Scope and Job
The executioner was usually presented with a warrant authorizing or ordering him to execute the sentence. The warrant protects the executioner from the charge of murder. Common terms for executioners derived from forms of capital punishment—though they often also performed other physical punishments—include hangman (hanging) and headsman (beheading). In the military the role of executioner was usually performed by a soldier, such as the provost. A common stereotype of an executioner is a hooded medieval or absolutist executioner.
While this task can be an occasional one, it can be carried out in the line of more general duty by an officer of the court, the police, prison staff, or even the military. A special case is the tradition of the Roman fustuarium, continued in forms of running the gauntlet, where the culprit receives his punishment from the hands of the comrades his crime has gravely harmed, e.g. for failing in vital sentinel duty or stealing from a ship's limited food supply.
Many executioners were professional specialists, who usually travelled a whole area since executions would rarely be very numerous.
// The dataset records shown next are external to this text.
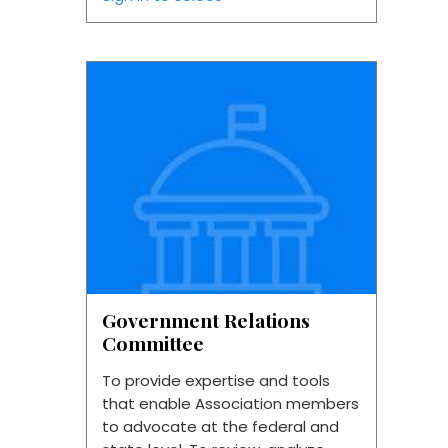
Government Relations
Committee
To provide expertise and tools
that enable Association members
to advocate at the federal and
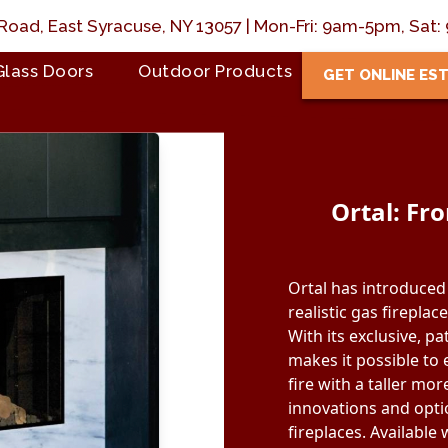
Road, East Syracuse, NY 13057 | Mon-Fri: 9am-5pm, Sa
Glass Doors
Outdoor Products
GET ONLINE ES
Ortal: Fr
Ortal has introduced 
realistic gas fireplac
With its exclusive, p
makes it possible to
fire with a taller more
innovations and optio
fireplaces. Availabl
Still, especially if a resident, he would often also administer non-lethal physical punishments, or apply torture.
The term is also extended to administrators of a severe physical punishment that is not prescribed to kill, but which may result in death.
Since executions in France (using the guillotine since the French Revolution) persisted until 1977, the French Republic had an official executioner, Marcel Chevalier, until the formal abolition in 1981.